PKO Ekstraklasa. Wisła Kraków - ŁKS Łódź. Patryk Bryła: Przyjdzie dużo moich znajomych z Krakowa

WP SportoweFakty / Mateusz Czarnecki / Na zdjęciu: Patryk Bryła
WP SportoweFakty / Mateusz Czarnecki / Na zdjęciu: Patryk Bryła

Krakowianin z ŁKS-u zagra przeciwko Wiśle. - Serdecznie zaprosiłem moich znajomych, bo, jak mówił trener Kazimierz Moskal, szykuje się ciekawe widowisko - zapowiedział Patryk Bryła, pomocnik biało-czerwono-białych.
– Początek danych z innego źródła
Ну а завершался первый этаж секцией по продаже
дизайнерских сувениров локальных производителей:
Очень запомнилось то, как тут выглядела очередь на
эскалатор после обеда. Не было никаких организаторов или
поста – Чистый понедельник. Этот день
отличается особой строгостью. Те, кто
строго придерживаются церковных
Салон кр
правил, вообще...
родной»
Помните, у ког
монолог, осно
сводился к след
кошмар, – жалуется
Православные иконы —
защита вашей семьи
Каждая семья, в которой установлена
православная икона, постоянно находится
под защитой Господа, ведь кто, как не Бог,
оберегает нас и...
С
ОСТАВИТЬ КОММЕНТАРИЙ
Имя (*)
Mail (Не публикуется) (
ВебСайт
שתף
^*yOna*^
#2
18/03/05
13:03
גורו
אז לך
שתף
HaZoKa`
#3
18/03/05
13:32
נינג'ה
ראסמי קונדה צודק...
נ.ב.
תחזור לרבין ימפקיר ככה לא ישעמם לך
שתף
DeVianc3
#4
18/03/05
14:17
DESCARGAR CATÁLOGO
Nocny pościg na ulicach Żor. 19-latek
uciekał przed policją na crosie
Ostatnie dwa spotkania w wykonaniu piłkarzy z Łodzi nie zakończyły się zdobyciem ani jednego punktu. Jednak zarówno w starciu z Lechem Poznań tydzień temu, jak i w miniony weekend z Piastem Gliwice ełkaesiacy tracili - jak sami mówią - głupie bramki.

- Ta z Piastem też do tej grupy należy - przyznał Patryk Bryła. - Ale staramy się o tym nie myśleć, nie załamywać się, bo w piątek kolejny ważny mecz. Analizowaliśmy mecz z Piastem i pokazaliśmy sobie, co musimy poprawić. Nie chcemy w kolejnych meczach popełniać takich prostych błędów - zapowiedział.
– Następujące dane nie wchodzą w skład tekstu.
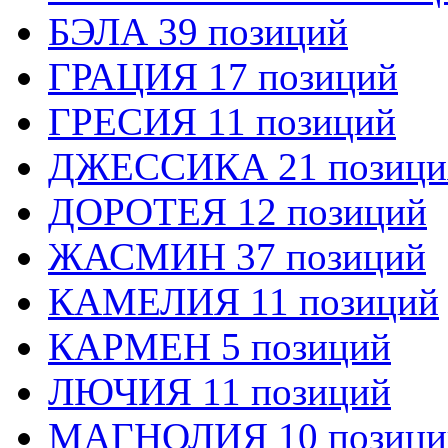
БЭЛА 39 позиций
ГРАЦИЯ 17 позиций
ГРЕСИЯ 11 позиций
ДЖЕССИКА 21 позици
ДОРОТЕЯ 12 позиций
ЖАСМИН 37 позиций
КАМЕЛИЯ 11 позиций
КАРМЕН 5 позиций
ЛЮЧИЯ 11 позиций
МАГНОЛИЯ 10 позици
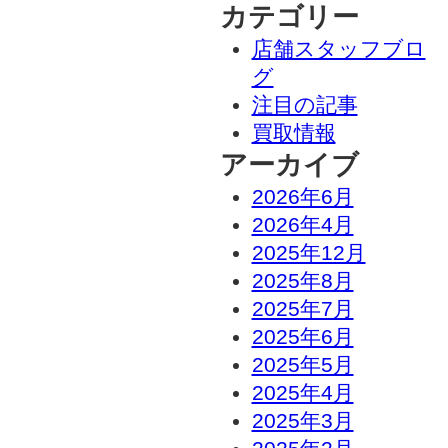
カテゴリー
店舗スタッフブロ
グ
注目の記事
買取情報
アーカイブ
2026年6月
2026年4月
2025年12月
2025年8月
2025年7月
2025年6月
2025年5月
2025年4月
2025年3月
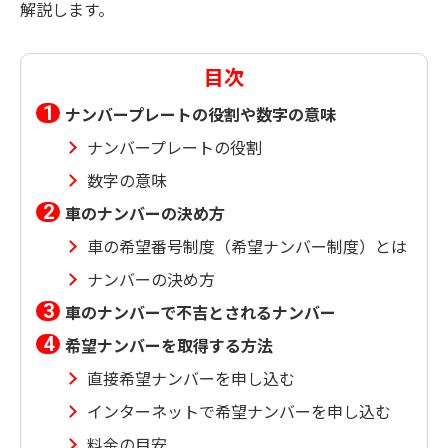
解説します。
目次
ナンバープレートの役割や数字の意味
ナンバープレートの役割
数字の意味
車のナンバーの決め方
車の希望番号制度（希望ナンバー制度）とは
ナンバーの決め方
車のナンバーで不吉とされるナンバー
希望ナンバーを取得する方法
直接希望ナンバーを申し込む
インターネットで希望ナンバーを申し込む
料金の目安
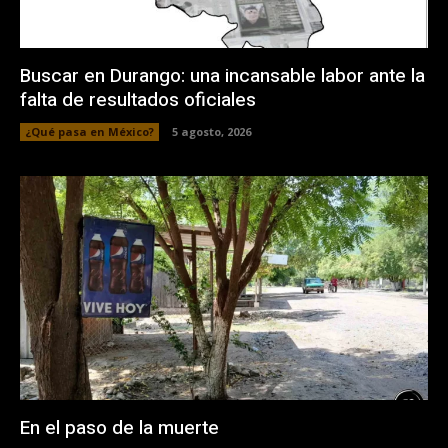
Buscar en Durango: una incansable labor ante la
falta de resultados oficiales
¿Qué pasa en México?
5 agosto, 2026
En el paso de la muerte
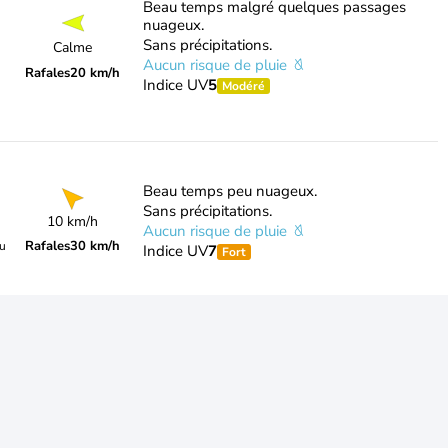
Beau temps malgré quelques passages
nuageux.
Sans précipitations.
Calme
Aucun risque de pluie
Rafales
20 km/h
Indice UV
5
Modéré
Beau temps peu nuageux.
Sans précipitations.
10 km/h
Aucun risque de pluie
Rafales
30 km/h
du
Indice UV
7
Fort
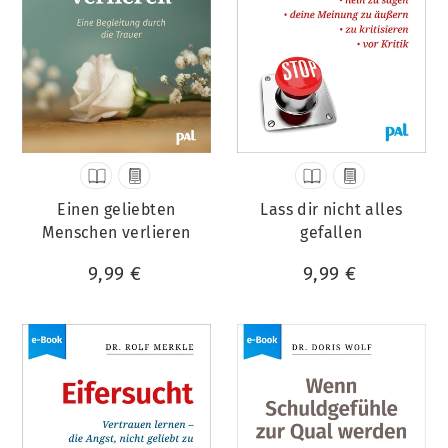
Einen geliebten
Lass dir nicht alles
Menschen verlieren
gefallen
9,99 €
9,99 €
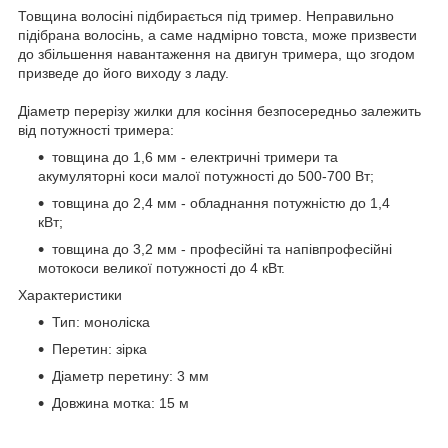
Товщина волосіні підбирається під тример. Неправильно
підібрана волосінь, а саме надмірно товста, може призвести
до збільшення навантаження на двигун тримера, що згодом
призведе до його виходу з ладу.
Діаметр перерізу жилки для косіння безпосередньо залежить
від потужності тримера:
товщина до 1,6 мм - електричні тримери та
акумуляторні коси малої потужності до 500-700 Вт;
товщина до 2,4 мм - обладнання потужністю до 1,4
кВт;
товщина до 3,2 мм - професійні та напівпрофесійні
мотокоси великої потужності до 4 кВт.
Характеристики
Тип: моноліска
Перетин: зірка
Діаметр перетину: 3 мм
Довжина мотка: 15 м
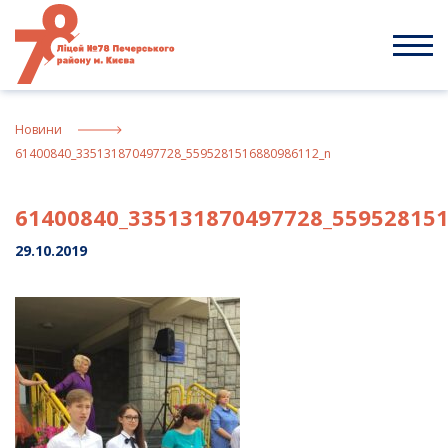
Skip
to
content
Новини
61400840_335131870497728_5595281516880986112_n
61400840_335131870497728_55952815
29.10.2019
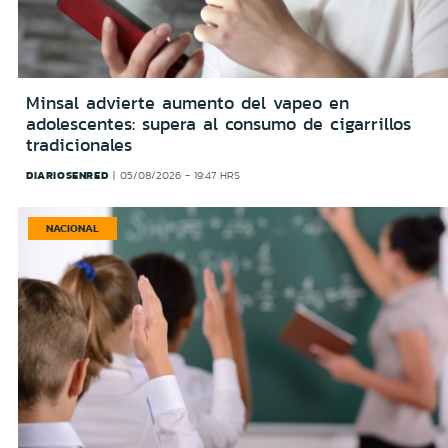
Minsal advierte aumento del vapeo en
adolescentes: supera al consumo de cigarrillos
tradicionales
DIARIOSENRED
05/08/2026 - 19:47 HRS
NACIONAL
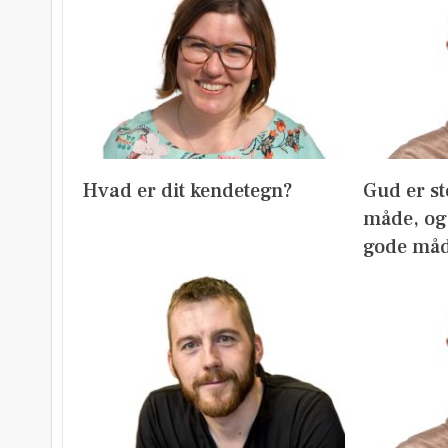
Hvad er dit kendetegn?
Gud er st
måde, og 
gode må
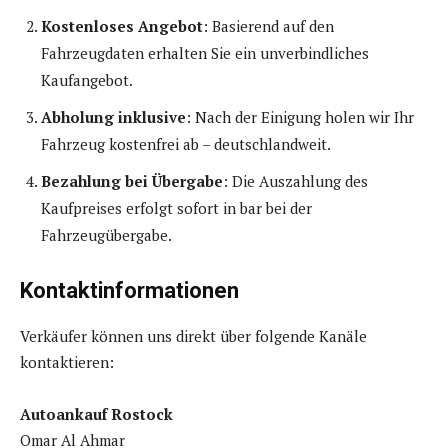
Kostenloses Angebot
: Basierend auf den
Fahrzeugdaten erhalten Sie ein unverbindliches
Kaufangebot.
Abholung inklusive
: Nach der Einigung holen wir Ihr
Fahrzeug kostenfrei ab – deutschlandweit.
Bezahlung bei Übergabe
: Die Auszahlung des
Kaufpreises erfolgt sofort in bar bei der
Fahrzeugübergabe.
Kontaktinformationen
Verkäufer können uns direkt über folgende Kanäle
kontaktieren:
Autoankauf Rostock
Omar Al Ahmar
Zobacz też: Nowy problem Macieja Stolarczyka - takiego w tym roku jeszcze nie miał

ŁKS Łódź to drużyna, która wciąż jeszcze uczy się ekstraklasowego grania. Oczywiście brak punktów w dwóch z rzędu meczach u siebie nie działa motywująco, ale Rycerze Wiosny pragną zamazać poprzednie wyniki dobrym rezultatem w najbliższym starciu z Wisłą w Krakowie.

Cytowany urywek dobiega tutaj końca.